Make Your Nursing Expertise Visible


Published: 28 August 2018

Many nurses have the habit of saying, “I’m just a nurse” in response to various questions about their work or career.

If there ever was a massive understatement, that would count as one of the biggest and most common I’ve heard from nurses. Nurses need to speak proudly about what they do, take ownership of their expertise, and make that expertise visible for others to see.

Own Your Expertise

Being able to take ownership of your nursing expertise is crucial, as is your ability to wax poetic about what you do, who you are, and what you bring to the table as a skilled nursing and healthcare professional.

Let’s face it — if you can’t talk about how amazing you are and why you’re a true expert in your field, why would anyone else ever believe in the importance of nurses and who you are as a member of that noble profession?

Your expertise as a nurse didn’t fall out of the sky, and you weren’t born with it – in fact, you earned it with your own blood, sweat, and tears. That nursing knowledge is a form of professional wisdom and skill, and no nurse should ever feel the need to hide or downplay their own expertise.

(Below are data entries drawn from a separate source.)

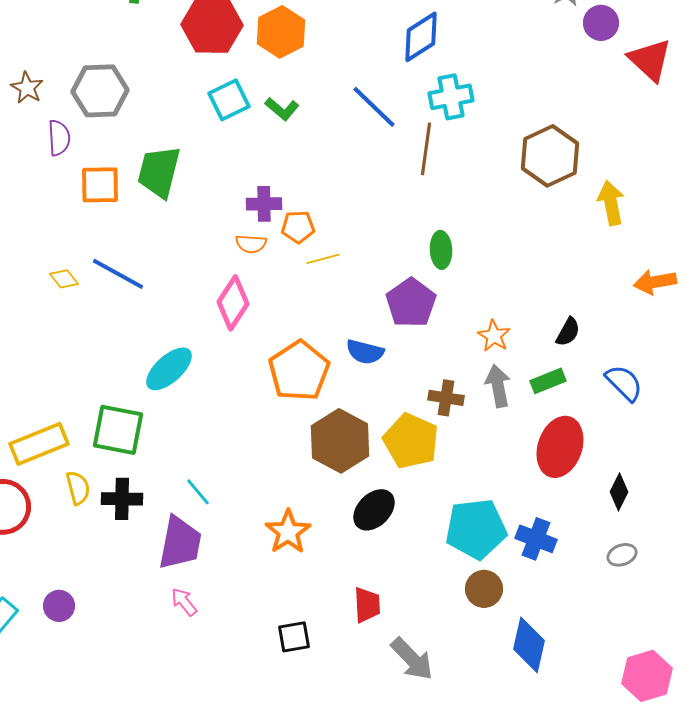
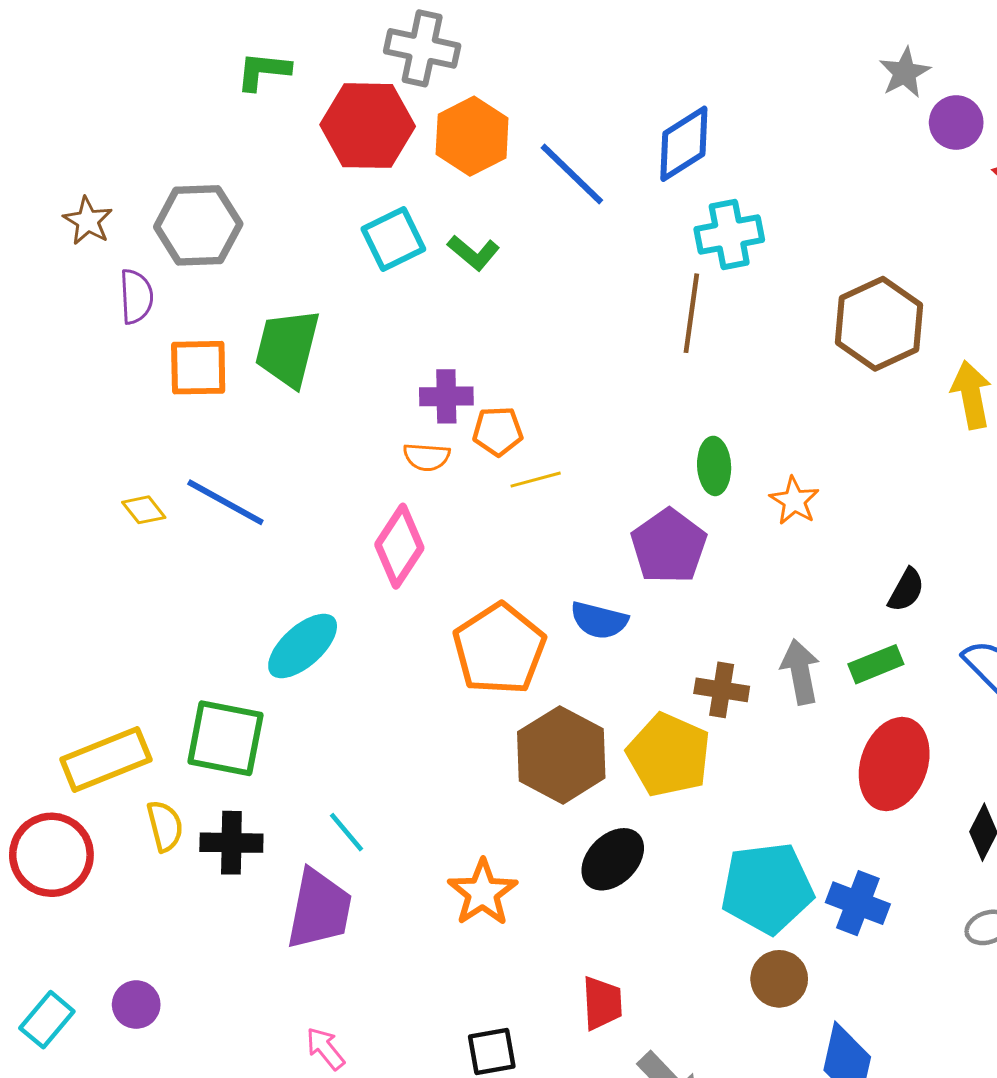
blue line: (374, 107) -> (572, 174), moved
orange star: (494, 336) -> (794, 501), moved
pink arrow: (184, 602) -> (325, 1048), moved

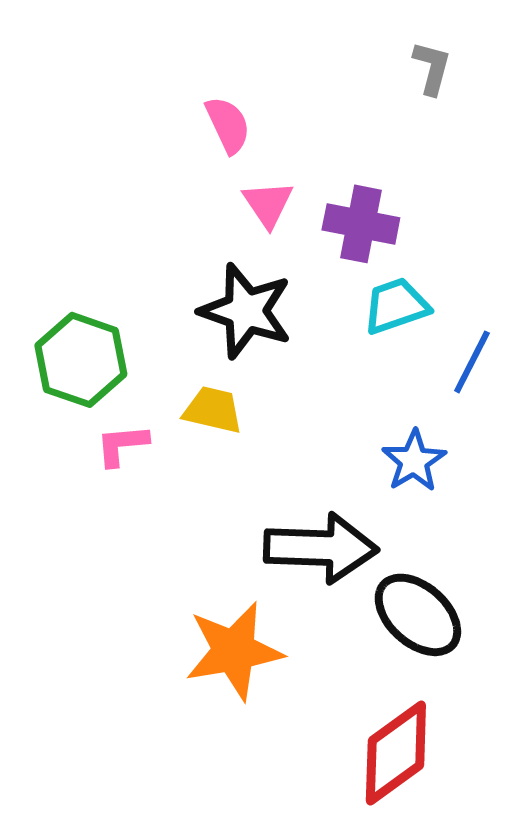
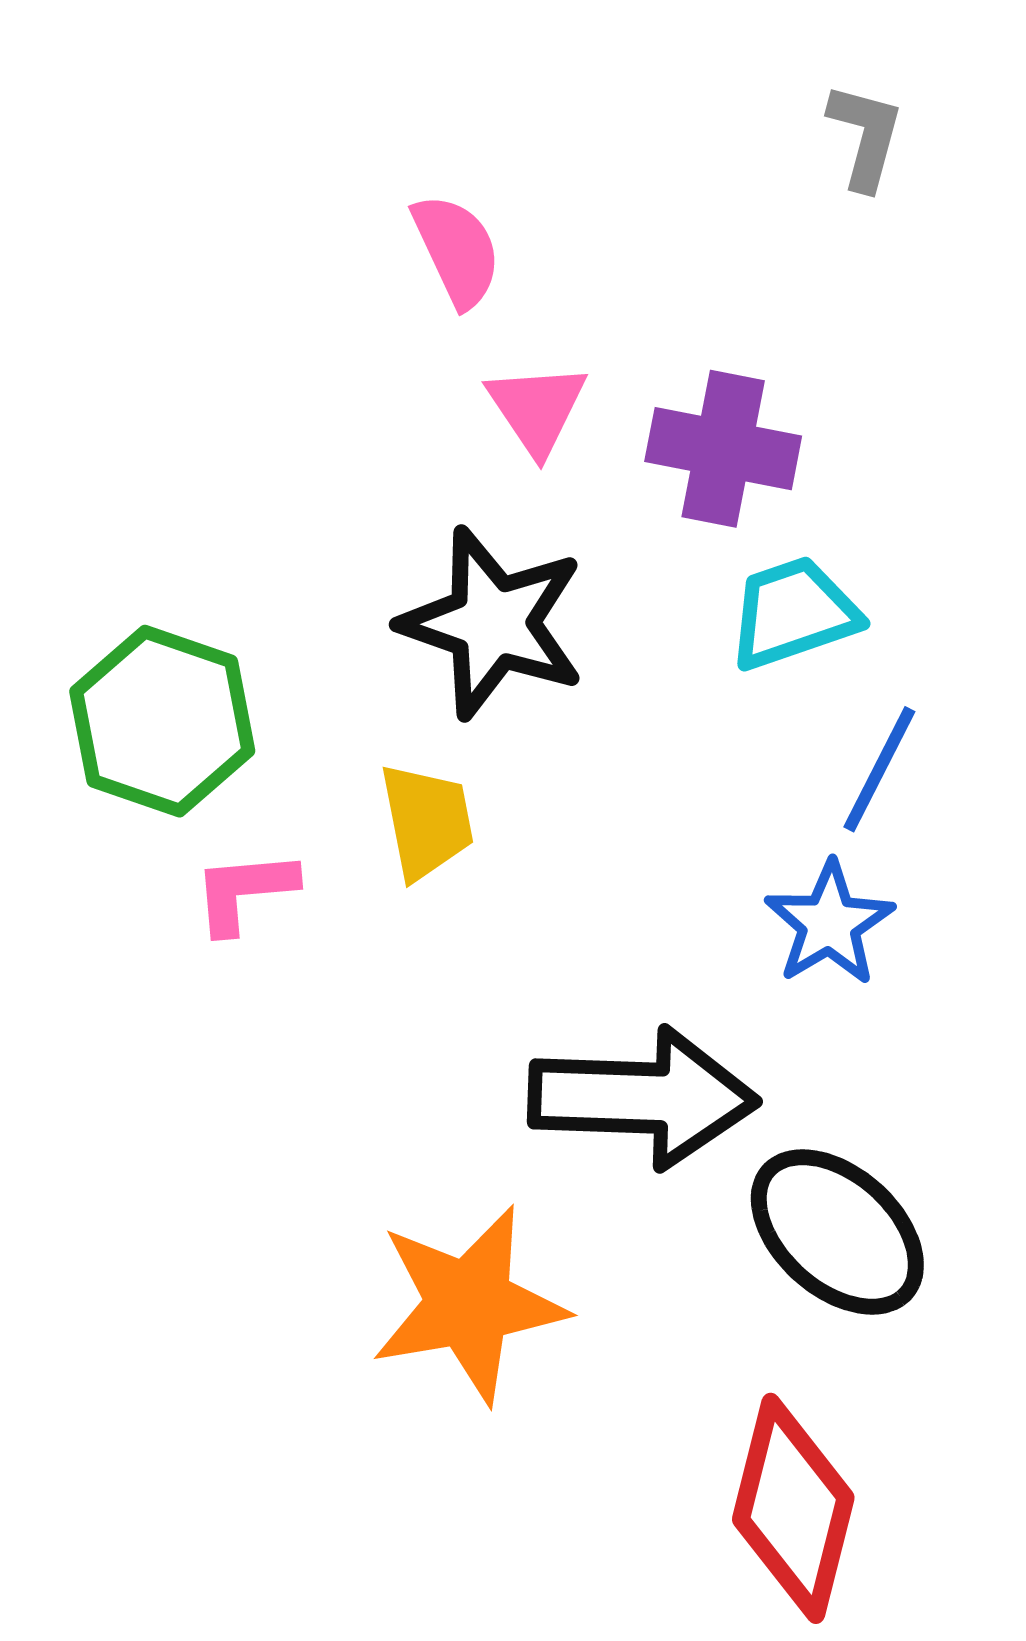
blue line: (472, 362) -> (879, 769), moved
yellow trapezoid: (213, 410) -> (427, 821), turned 66
red diamond: (396, 753) -> (793, 1508), turned -40

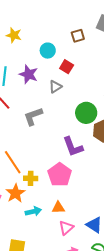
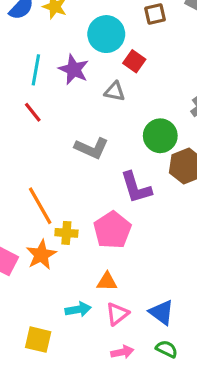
cyan circle: (48, 51) -> (106, 34), size x1.5
gray triangle: (55, 87) -> (115, 91), turned 40
gray L-shape: (33, 116) -> (92, 148), moved, turned -140
cyan arrow: (33, 211) -> (78, 309), moved

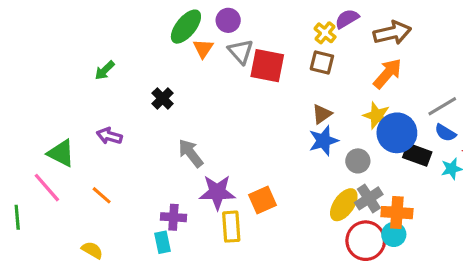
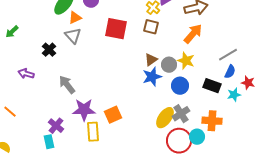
orange triangle: (203, 48) -> (75, 18), turned 32
gray triangle: (241, 52) -> (73, 36), moved
blue circle: (397, 133) -> (180, 86), moved, size x0.7
blue semicircle: (445, 133) -> (230, 72), turned -96
purple arrow: (109, 136) -> (26, 74), moved
gray circle: (358, 161) -> (169, 65), moved
orange cross: (397, 213) -> (212, 121), moved
purple cross: (173, 217) -> (56, 126), turned 35

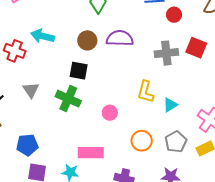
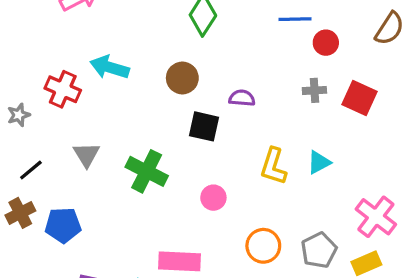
purple semicircle: (120, 38) -> (242, 98), moved, size x0.6
gray cross: (166, 53) -> (314, 90), moved, size x0.6
black square: (79, 71) -> (204, 126), moved
cyan triangle: (170, 105) -> (319, 162), moved
blue pentagon: (27, 145) -> (63, 225), moved

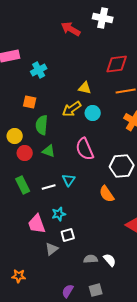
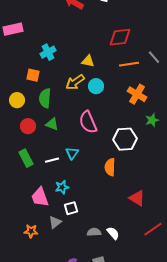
cyan cross: (39, 70) -> (48, 52), moved
yellow circle: (15, 136) -> (17, 100), moved
orange semicircle: (107, 194) -> (110, 167), turned 36
orange star: (19, 276) -> (31, 231), moved

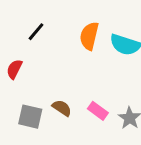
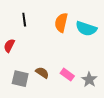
black line: (36, 32) -> (24, 20), turned -48

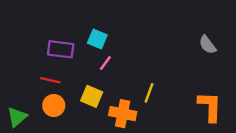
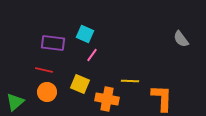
yellow line: (149, 93) -> (130, 81), turned 72
orange L-shape: (210, 107) -> (162, 98), moved

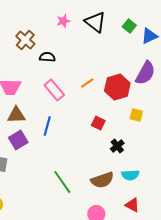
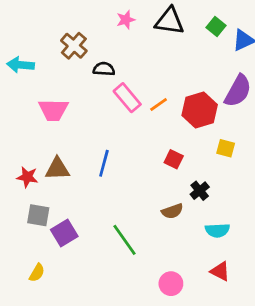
black triangle: (95, 22) -> (170, 21), turned -30
pink rectangle: (54, 90) -> (127, 98), moved
brown triangle: (16, 115) -> (57, 169), moved
purple square: (18, 140) -> (64, 233), moved
brown semicircle: (102, 180) -> (172, 211), moved, size x0.7

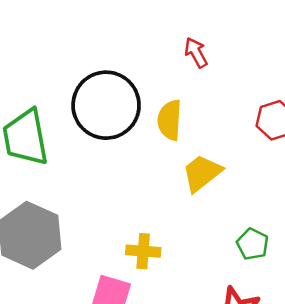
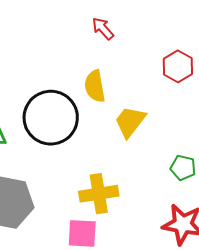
black circle: (106, 105) -> (51, 118), moved
yellow cross: (143, 251) -> (99, 194), size x1.4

The first task on the road to being a full-fledged professional is the ability to speak the truth about who you are and why you’re amazing. We all bring something unique to the equation, and nurses are renowned for being humble to a fault.

There’s nothing wrong with healthy doses of humility, but in the context of moving your nursing career forward, being clear and articulate about your nursing knowledge and skill is essential. How else will anyone know what you’re capable of?

Make it Visible

Person holding a flare with red smoke | Image

All too often, I see nurses’ resumes, cover letters, and LinkedIn profiles that do not paint an accurate picture of who that nurse is and why she or he is special.

Generic language doesn’t do the trick when you’re crafting a career summary for LinkedIn or your resume. For example:

Career summary, version 1:

‘Registered nurse with experience in critical care seeks position where skills and knowledge can be applied in the interest of optimal patient care.’

This summary is more of an objective – we know this nurse has critical care experience and is seeking a job, but not much more.

Career summary, version 2:

‘Highly skilled and motivated nursing professional with three years of experience in high-acuity critical care unit and two years in the emergency department. Regularly serve as Charge Nurse, supervise nursing students, and provide mentorship for novice nurses. Received award for excellent patient care in both 2017 and 2018.

‘Specific skill set includes, but is not limited to: central lines, PICC lines, catheter care, telemetry, lab interpretation, and care of patients with cardiac arrhythmias. Significant experience with end-stage renal disease, Type I diabetes, and sickle cell anaemia.

Emotionally intelligent clinician with excellent communication skills and a consistent desire to learn and grow as a nursing professional.’

Summary #2 adds much more meat to the bones and paints a picture of various forms of expertise, including both so-called ‘hard’ clinical skills and ‘soft’ skills, like communication.

This is a nurse who believes in themselves and is not afraid to tell it like it is, putting their expertise on display without mincing words.

How else would this nurse’s resume stand out from the other resumes that a hiring manager or recruiter is reviewing?

Build Your Nursing Self-Esteem

If you’re a nurse with any level of experience and knowledge, you’re certainly not ‘just’ a nurse – you’re so much more than that.

Your ability to articulate what makes you tick is crucial to seeking new positions, promotions, or other types of opportunities, including further education or scholarships.

Speaking proudly of your nursing skills is par for the course of your career in healthcare. If you can think it, you can write it down; if you can write it down, you can say it; and if you can say it out loud, you’re halfway there.

Be clear about who you are, what you stand for, why you’re a nurse, and what makes you special. If you can’t see it, ask trusted colleagues for their feedback about who you are as a nursing professional.

Build your nursing esteem and use that increased self-esteem to elevate your personal brand. When others perceive you as believing in yourself and owning your own greatness, anything is indeed possible.